ACTIVITY: Restrict the output to the lines below starting at the one that contains "dniki, których należy się" and ending at the one that contains "u posadzenia minie", and restate them word for word, both ends included.

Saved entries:
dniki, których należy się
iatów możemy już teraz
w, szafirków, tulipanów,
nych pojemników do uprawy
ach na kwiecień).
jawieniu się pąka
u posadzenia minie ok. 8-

==

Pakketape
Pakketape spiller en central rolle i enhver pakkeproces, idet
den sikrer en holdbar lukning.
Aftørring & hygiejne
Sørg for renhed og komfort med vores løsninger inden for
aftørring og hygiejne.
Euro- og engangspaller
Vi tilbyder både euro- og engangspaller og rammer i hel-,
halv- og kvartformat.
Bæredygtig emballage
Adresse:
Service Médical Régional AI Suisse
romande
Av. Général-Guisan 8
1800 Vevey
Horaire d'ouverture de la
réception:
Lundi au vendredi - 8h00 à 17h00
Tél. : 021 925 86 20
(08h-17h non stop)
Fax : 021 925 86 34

SOLUTION FOR THIS TASK:
dniki, których należy się
iatów możemy już teraz
w, szafirków, tulipanów,
nych pojemników do uprawy
ach na kwiecień).
jawieniu się pąka
u posadzenia minie ok. 8-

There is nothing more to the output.